Hi,

I am new to the community and trying to get hold of the pystan.

I am trying to fit the tutorial I have found for calculating Pareto/NBD to my data. It is running with no issue for the tutorial notebook. However, I am hitting the initialization error. You can find the formula and model defined below:

### Definition of the model in tutorial:

The individual-level likelihood function of the Pareto/NBD model can be easily derived (e.g. Schmittlein et al. 1987; Fader et al. 2005) and will be used in the STAN code below :

L(\lambda, \mu | x, t_x, T) = \frac{\lambda^x \mu}{\lambda+\mu}e^{-(\lambda+\mu)t_x}+\frac{\lambda^{x+1}}{\lambda+\mu}e^{-(\lambda+\mu)T}

As discussed, \lambda is the count rate that goes in the Poisson distribution and \mu is the slope of the lifetime exponential distribution. The typical lifetime corresponds to \sim 1/\mu.

The priors for \lambda and \mu are gamma distributed :

g(\lambda|r,\alpha) = \frac{\alpha^r}{\Gamma(r)}\lambda^{r-1}e^{-\lambda \alpha}

and

g(\mu|s,\beta) = \frac{\beta^s}{\Gamma(s)}\mu^{s-1}e^{-\mu \beta} \; .

For each of the four model parameters (r,\alpha,s,\beta), I assigned hyperpriors that are normally distributed.

### Model defined in python:

paretonbd_model="""

data{

int<lower=0> n_cust; //number of customers

vector<lower=0>[n_cust] x;

vector<lower=0>[n_cust] tx;

vector<lower=0>[n_cust] T;

}

parameters{

// vectors of lambda and mu for each customer.
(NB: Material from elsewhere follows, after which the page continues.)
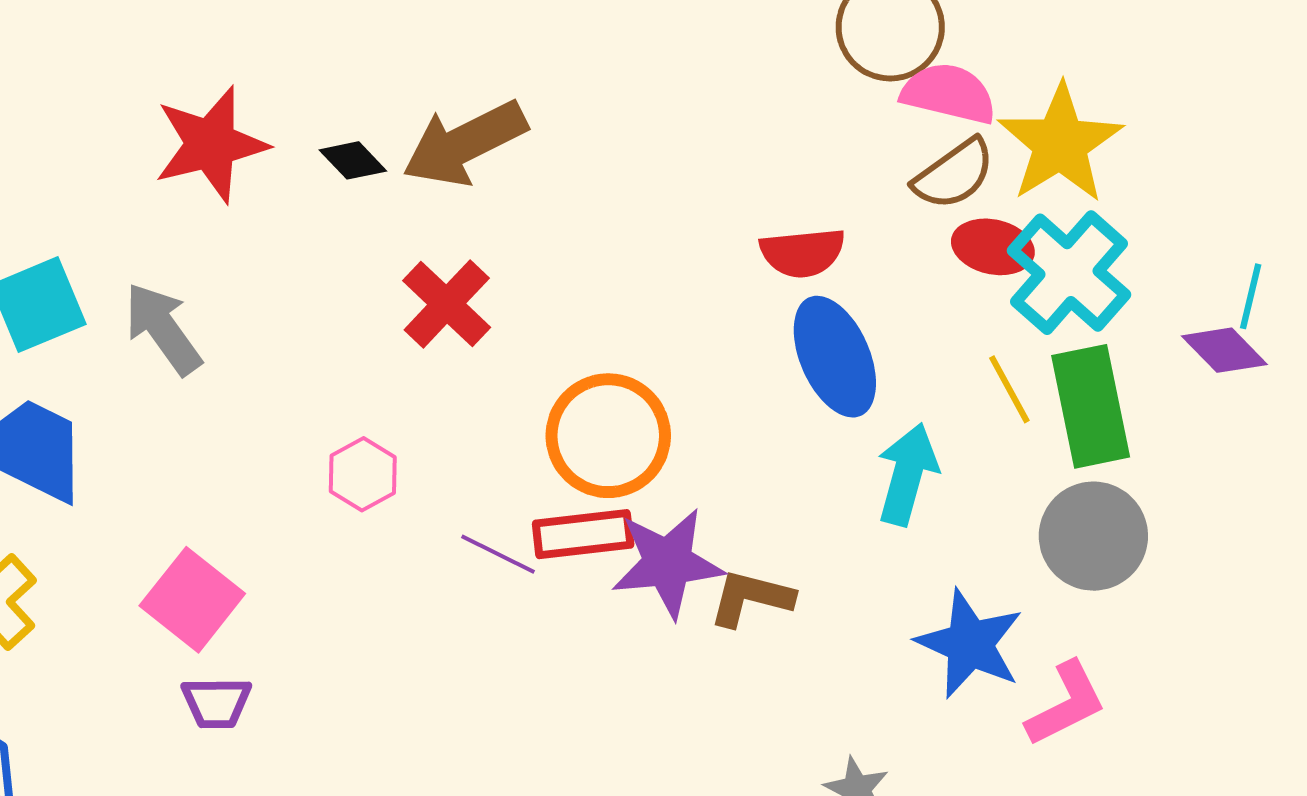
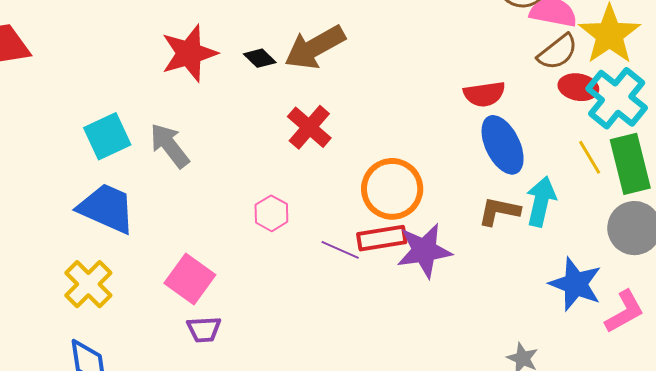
brown L-shape: (751, 598) -> (499, 211), moved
// Here I apply limits between 0 and 1 for each

// parameter. A value of lambda or mu > 1.0 is unphysical

// since you don’t enough time resolution to go less than

// 1 time unit.

vector <lower=0,upper=1.0>[n_cust] lambda;

vector <lower=0,upper=1.0>[n_cust] mu;

// parameters of the prior distributions : r, alpha, s, beta.

// for both lambda and mu

real <lower=0>r;

real <lower=0>alpha;

real <lower=0>s;

real <lower=0>beta;

}

model{

// temporary variables :

vector[n_cust] like1; // likelihood

vector[n_cust] like2; // likelihood

// Establishing hyperpriors on parameters r, alpha, s, and beta.

r ~ normal(0.5,0.1);

alpha ~ normal(10,1);

s ~ normal(0.5,0.1);

beta ~ normal(10,1);

// Establishing the Prior Distributions for lambda and mu :

lambda ~ gamma(r,alpha);

mu ~ gamma(s,beta);

// The likelihood of the Pareto/NBD model :

like1 = x .* log(lambda) + log(mu) - log(mu+lambda) - tx .* (mu+lambda);

like2 = (x + 1) .* log(lambda) - log(mu+lambda) - T .* (lambda+mu);

// Here we increment the log probability density (target) accordingly

target+= log(exp(like1)+exp(like2));

}

“”"

### here’s the data we will provide to STAN :

data={‘n_cust’:len(rfm_sample),

‘x’:rfm_sample[‘frequency’].values,

‘tx’:rfm_sample[‘recency’].values,

‘T’:rfm_sample[‘T’].values

}

Here is the sample data I am using.

{‘n_cust’: 50,

‘x’: array([78, 15, 91, 12, 18, 25, 3, 0, 2, 18, 11, 15, 15, 6, 21, 12, 3,

3, 25, 6, 0, 2, 9, 18, 0, 32, 0, 0, 3, 23, 6, 11, 21, 1,

15, 4, 3, 11, 9, 18, 9, 13, 5, 21, 5, 23, 5, 38, 2, 20]),

‘tx’: array([672, 397, 665, 396, 639, 700, 123, 0, 427, 700, 335, 456, 455,

244, 670, 366, 91, 63, 666, 182, 0, 14, 335, 670, 0, 706,

0, 0, 92, 706, 486, 394, 672, 61, 609, 126, 395, 670, 700,

716, 669, 519, 486, 670, 213, 700, 213, 570, 60, 670]),

‘T’: array([706, 700, 727, 426, 700, 700, 639, 364, 700, 700, 700, 456, 700,

639, 700, 700, 91, 700, 727, 608, 150, 490, 608, 700, 644, 706,

700, 547, 700, 706, 516, 515, 706, 242, 700, 678, 395, 700, 700,

716, 669, 700, 547, 700, 700, 700, 700, 692, 515, 700])}

I have attached the full dataset here.pareto_nbd.csv (216.4 KB)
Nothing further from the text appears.